-- Data to process follows --

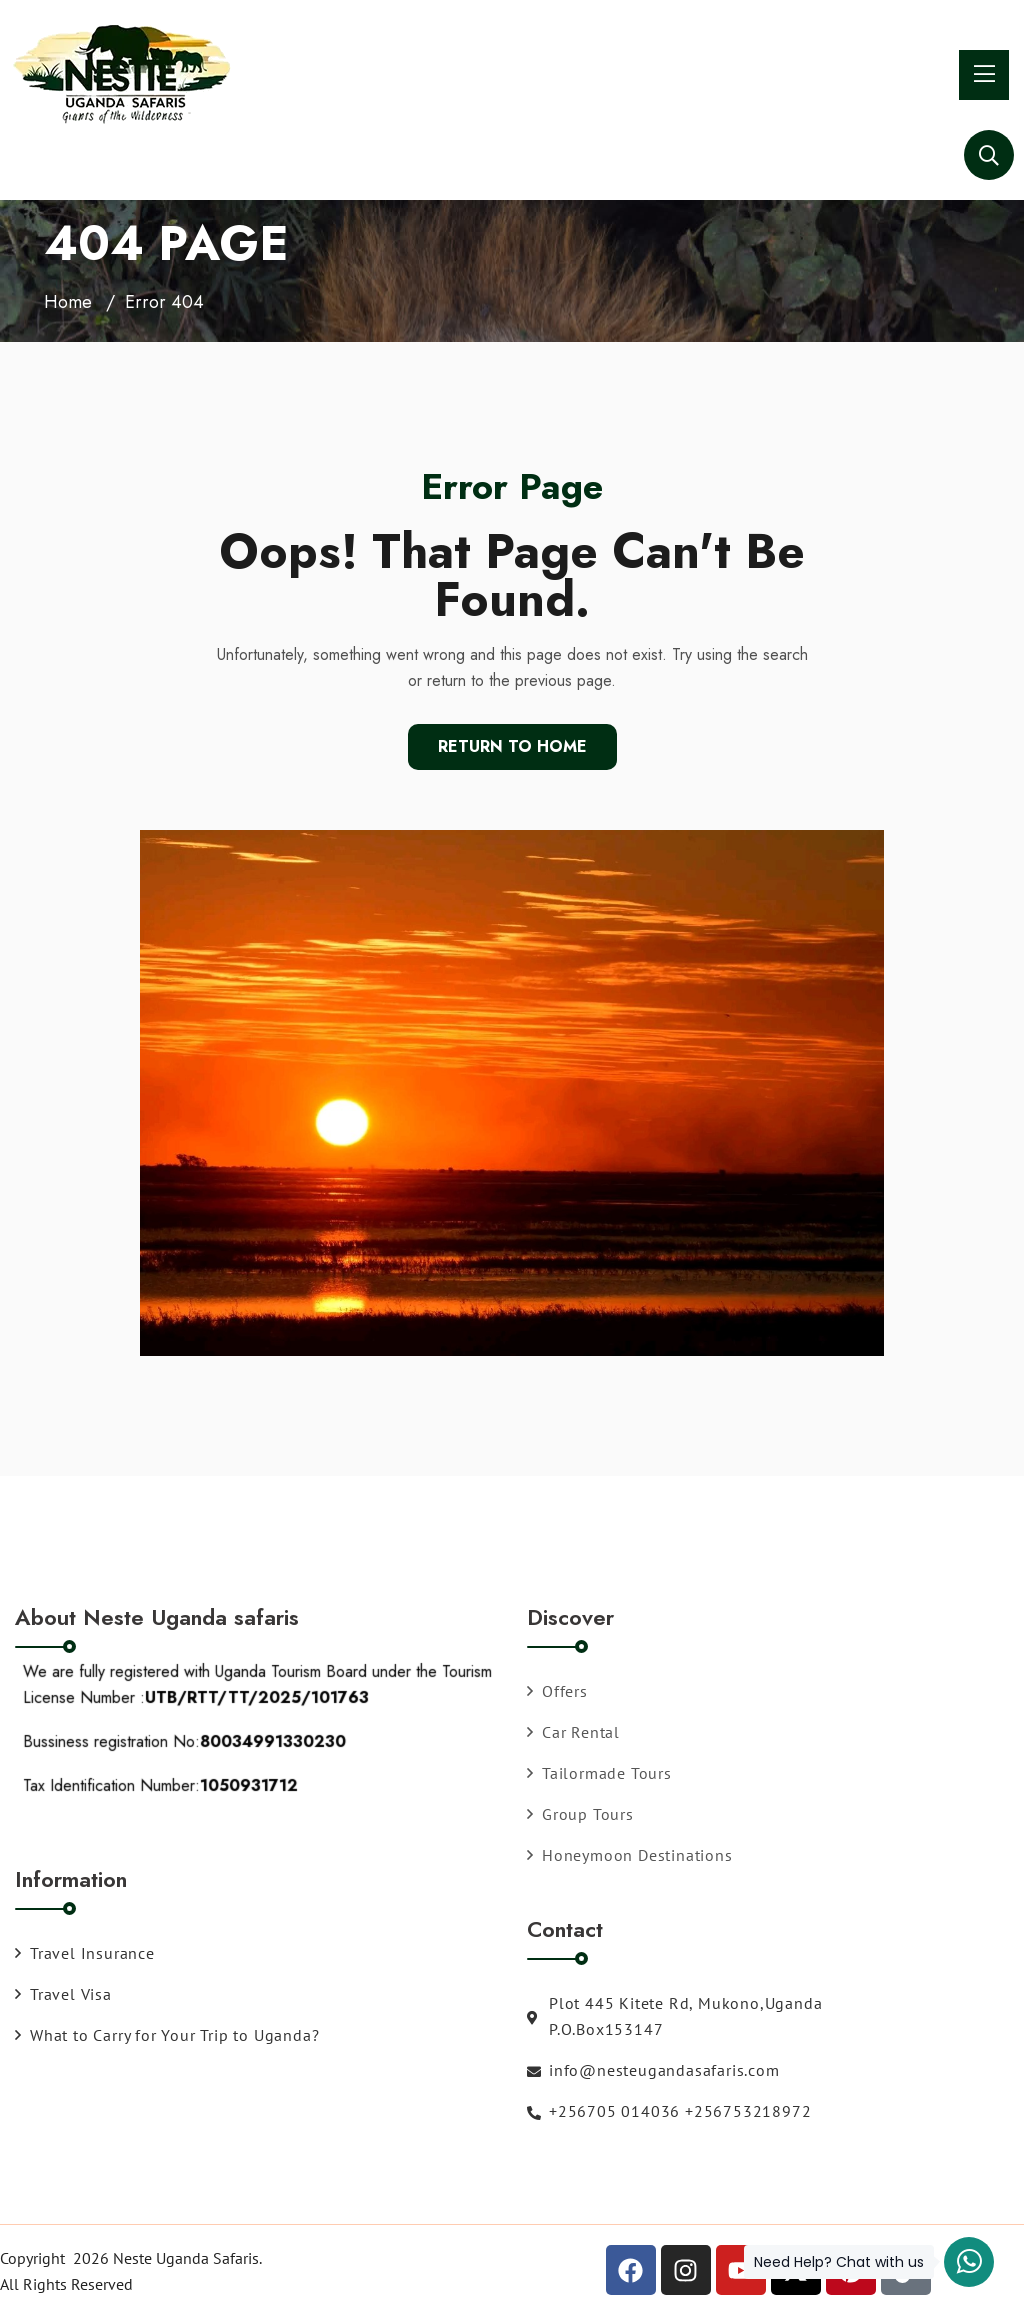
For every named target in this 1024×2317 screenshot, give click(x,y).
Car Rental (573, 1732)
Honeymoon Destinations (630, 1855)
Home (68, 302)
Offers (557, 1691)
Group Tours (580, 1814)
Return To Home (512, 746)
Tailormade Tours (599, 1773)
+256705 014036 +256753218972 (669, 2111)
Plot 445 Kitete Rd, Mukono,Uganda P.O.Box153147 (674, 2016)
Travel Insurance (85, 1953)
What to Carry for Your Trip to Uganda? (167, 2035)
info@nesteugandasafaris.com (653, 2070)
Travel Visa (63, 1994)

-- Data to process concluded --
-- Data to process follows --

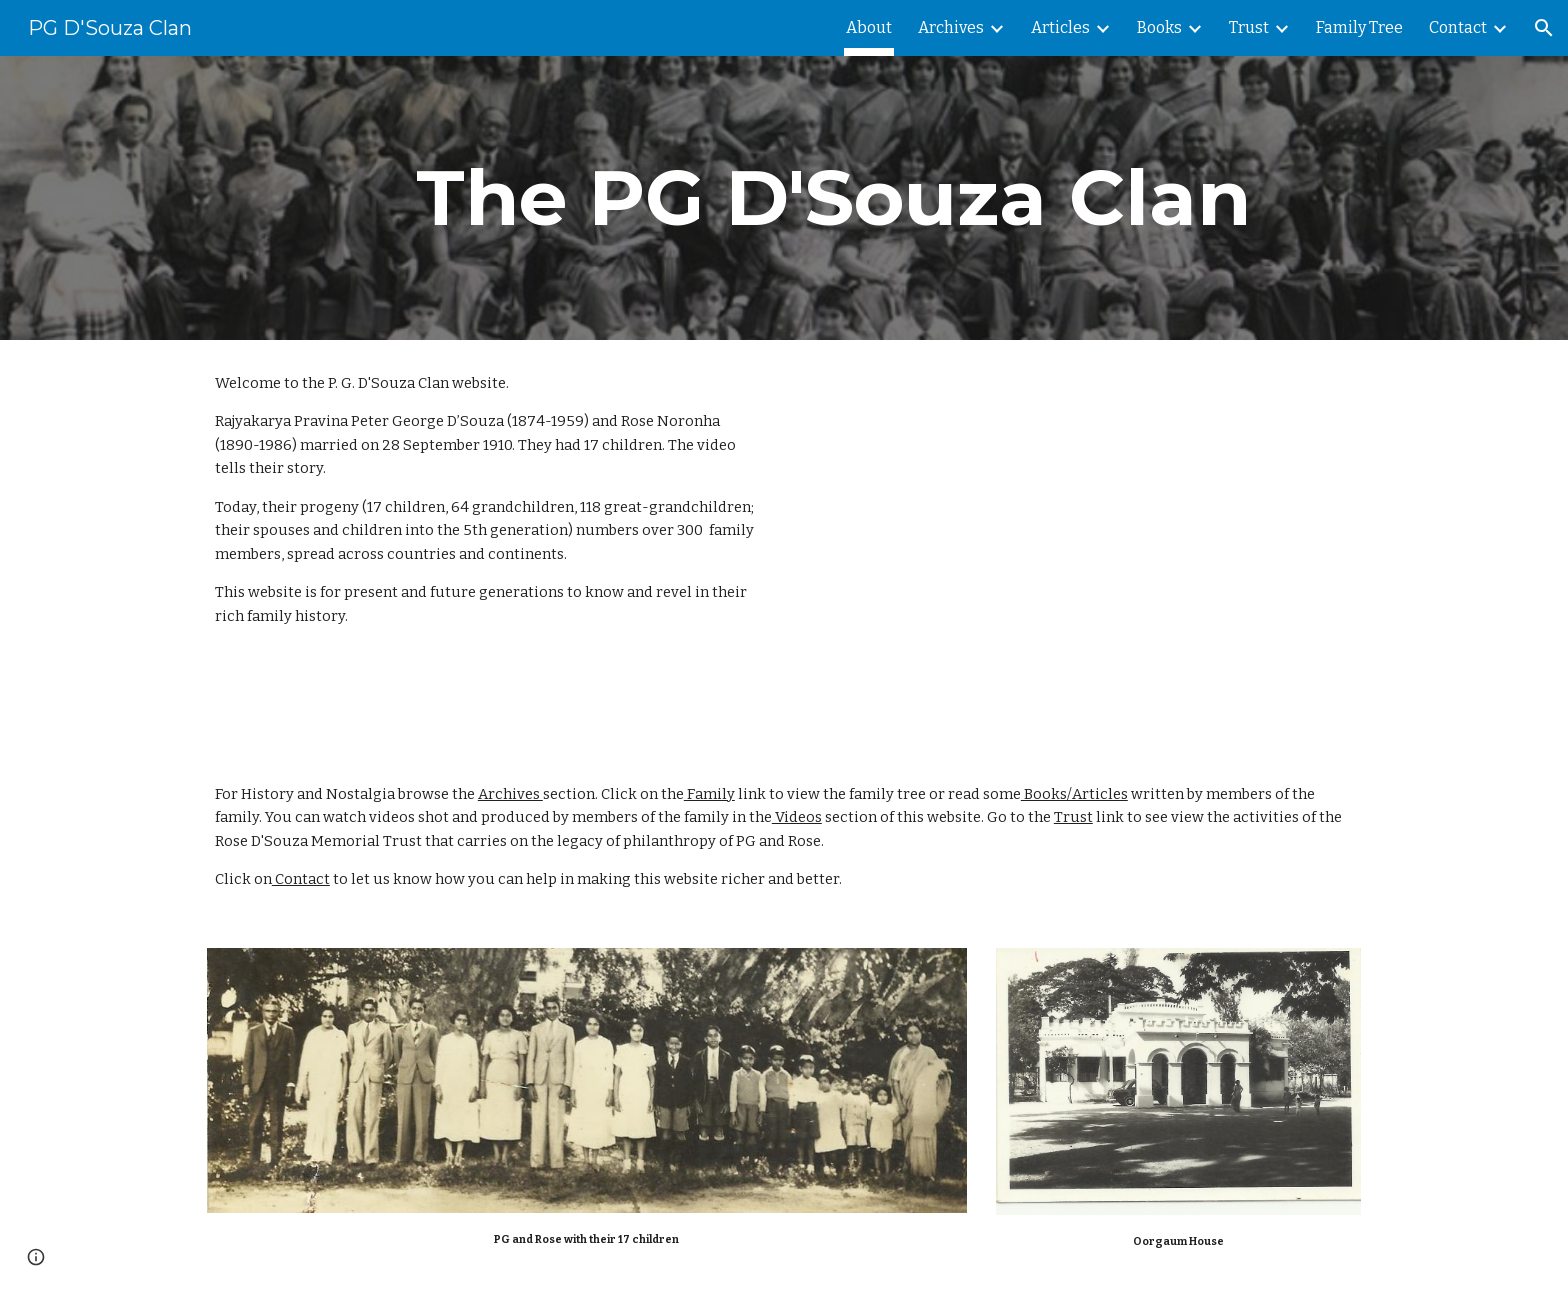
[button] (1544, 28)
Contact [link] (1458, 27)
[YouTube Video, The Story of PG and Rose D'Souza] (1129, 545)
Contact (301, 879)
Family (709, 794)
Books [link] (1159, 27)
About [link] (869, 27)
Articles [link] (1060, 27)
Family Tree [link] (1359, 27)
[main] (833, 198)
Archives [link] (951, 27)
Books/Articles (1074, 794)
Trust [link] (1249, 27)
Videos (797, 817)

-- Data to process concluded --

*What you need to do*:
When you reach the line in the material above that holds "Plot 445 Kitete", begin reproducing lines exactly, and stop after the line that holds "Travel Visa (63, 1994)".

*Exercise answer*:
Plot 445 Kitete Rd, Mukono,Uganda P.O.Box153147 (674, 2016)
Travel Insurance (85, 1953)
What to Carry for Your Trip to Uganda? (167, 2035)
info@nesteugandasafaris.com (653, 2070)
Travel Visa (63, 1994)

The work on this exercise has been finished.